Mirroring the design of the HOME trial’s qualitative component, 14 the STEP trial conducted semistructured interviews with a subset of the STEP trial participants who were randomized to receive an HPV-SS kit and had a positive kit result. Two intervention arms in the STEP trial were combined in this analysis; the arms differed in the kit distribution approach (“Direct-mail” arm: kit mailed after an introductory letter; “Opt-In” arm: a letter with instructions on how to request a kit by mail). In both, the letter included a brochure explaining the importance of cervical cancer screening, and the kit contained a postage-paid return envelope. Per KPWA standard protocol, laboratory staff documented kit results in the electronic health record (EHR) and released findings via patient portal or a mailed letter within 24 hours. The population health management nurse was notified of all positive results and called patients by the next business day to explain findings, answer questions, and schedule recommended follow-up (e.g., colposcopy if HPV 16/18 positive or in-clinic cytology if positive for other non-16/18 hrHPV types only).

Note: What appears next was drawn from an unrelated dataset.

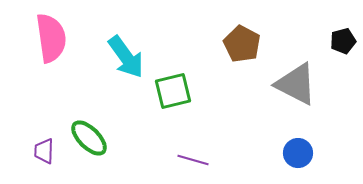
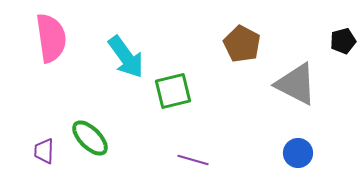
green ellipse: moved 1 px right
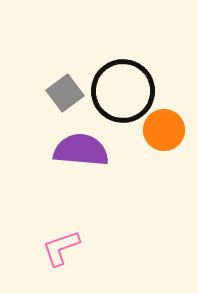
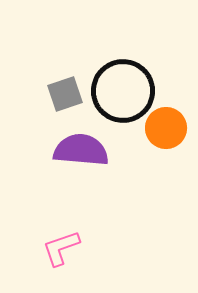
gray square: moved 1 px down; rotated 18 degrees clockwise
orange circle: moved 2 px right, 2 px up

Eligibility criteria and recruitment process
Interview recruitment was from December 2021 to March 2022. We queried the trial database and EHR weekly to identify participants randomized to the intervention arms who returned the kit and had a positive result. Participants were invited for the interview after 6 months to allow time to complete diagnostic follow-up (primary outcome of the STEP trial). We used the same two-stage telephone-based invitation and informed consent process as in the HOME qualitative study. 14 Participants had no prior relationships with researchers or interviewers. Participants understood researchers’ qualifications, goals of the qualitative component of the STEP trial, and received a $50 incentive.
Interview guide
We made minor adaptations to the HOME interview guide. Supplementary Appendix A1 highlights in yellow the changes to the guide that probed about reaction to the mailed kit, the process to request a kit, and their reactions to receiving a positive result. We included the same 8-item attitudinal survey of experiences using the kit and preferences for the future (self-sampling kit or clinician-collected test) with a 5-point Likert scale ranging from strongly disagree to strongly agree. C.N.D. conducted each interview with participants, took field notes, and audio recorded the sessions. Interview recordings were 20–50 minutes in duration; they were transcribed and anonymized before coding. Transcripts were not returned to participants for comment or correction. We did not conduct any repeat interviews with participants. J.A.T., K.H., and C.N.D. reviewed transcripts and discussed data saturation before completing data collection.
Analytic strategy
We designed a two-phase thematic coding process, all done through Microsoft Excel. In Phase 1, five coauthors (M.M., J.A.T., R.L.W., J.L., and K.H.) concurrently applied similar codes from the HOME trial using iterative content analysis. 19 Coders met after coding three transcripts to discuss whether any codebook revisions were needed. One code was added to document references to the COVID-19 pandemic. Themes were identified and discussed among the team using the framework approach.20–22
In Phase 2, coders discussed which trial elements differed and were similar between the HOME and STEP trials, as well as posited which elements might change coded data. For example, we expected no difference in how participants reacted to the kit invitation. However, we thought STEP participants may have reported more knowledge about HPV infection and Pap tests, felt at risk for cervical cancer, and were motivated to get screened due to the brochure. We also expected less heterogeneity in participants’ description of information needs and anxiety after the result communication because it was centrally managed by one nurse 15 (vs. handled by each primary care provider and their team in the HOME trial 14 ). Two coders (M.M. and J.A.T.) created a table to organize and juxtapose coding data from the trials, and then the group discussed whether the data were different or similar as posited. This planned comparison between HOME and STEP codes and themes helped evaluate whether the refined strategies worked as intended. Only one author (J.A.T.) participated in coding HOME and STEP qualitative data, while two other authors (R.L.W. and J.L.) participated in the interpretation of both. Participants were not involved in the coding process or theme identification.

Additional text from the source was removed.